Надо же, какая точность!
Старуха навалилась всем телом на клюку, которая под ее немалым весом звучно затрещала, и Далматов даже подумал, что клюка сейчас не выдержит, разломится, старуха рухнет на землю, и ему придется поднимать ее.
К счастью, клюка выдержала.
Обитала бабка Клава на третьем этаже. Лестница в доме была узкой, с высокими ступеньками, каждую из которых старуха брала, как барьер. Приостанавливалась, дышала, отфыркиваясь, и забиралась на следующую. Медлительность собственная ее злила.
Она так же долго звенела ключами, не способная выхватить нужный, и дверь в итоге открылась изнутри. Тоненькая девушка, которая из-за хрупкости своей казалась более юной, нежели была, спросила:
– Что случилось, мам? Тебе плохо?.. А вы кто такой?

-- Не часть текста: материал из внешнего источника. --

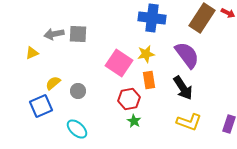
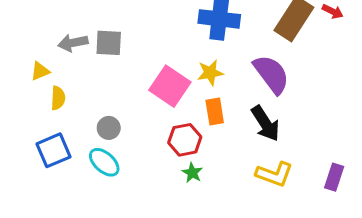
yellow semicircle: (53, 83) -> (58, 98), moved, turned 133
cyan ellipse: (77, 129) -> (104, 162), moved

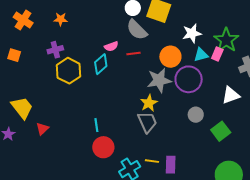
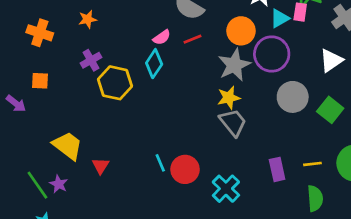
yellow star: (149, 103) -> (229, 98), turned 30
gray circle: (196, 115) -> (293, 97), size x1.5
cyan line: (96, 125) -> (160, 163), moved
yellow line: (152, 161) -> (312, 164), moved

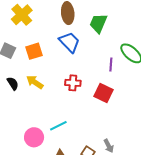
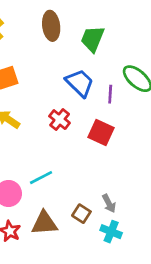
blue trapezoid: (69, 42) -> (80, 83), moved
red cross: (73, 83) -> (60, 120), turned 35

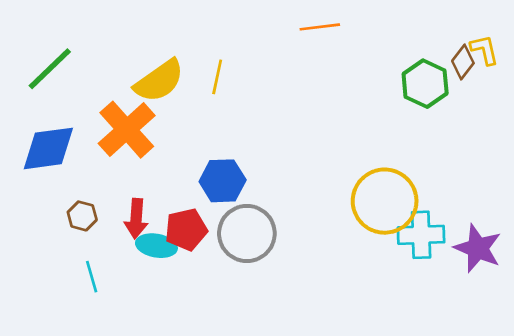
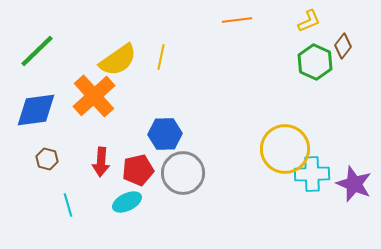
yellow L-shape: (484, 50) -> (309, 21), moved, turned 80
brown hexagon: (82, 216) -> (47, 159), moved
cyan ellipse: (156, 246) -> (127, 202), moved, turned -36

– Он ко мне. По Иркиной просьбе, – Клава, оттеснив дочь, проползла в узкий и длинный коридор квартиры. – Передать надо… надо передать.
В квартире пахло хлоркой, котлетами и еще – яблоками с корицей.
– Хотите чаю? – дружелюбно поинтересовалась Анечка. – Я булок напекла. Маме нельзя, а я много не съем.
– Хочу.
В этой квартире, похоже, все комнаты были длинными и узкими, с высокими потолками, на которых сохранились остатки лепнины, с широкими подоконниками и деревянными скрипучими оконными рамами. На подоконниках стояли вазоны с базиликом, петрушкой, душицей и прочей садовой зеленью, которую Анечка срывала, резала, смешивала и добавляла в чай, отчего тот становился душистым.
Горой на плетеном блюде возвышались булки, пышные и сладкие.
– Жалко, что Ира умерла, – Анечка умудрилась всунуться между холодильником и подоконником, на этом пятачке пространства она чувствовала себя вполне удобно. – Она хорошая была. Только странная.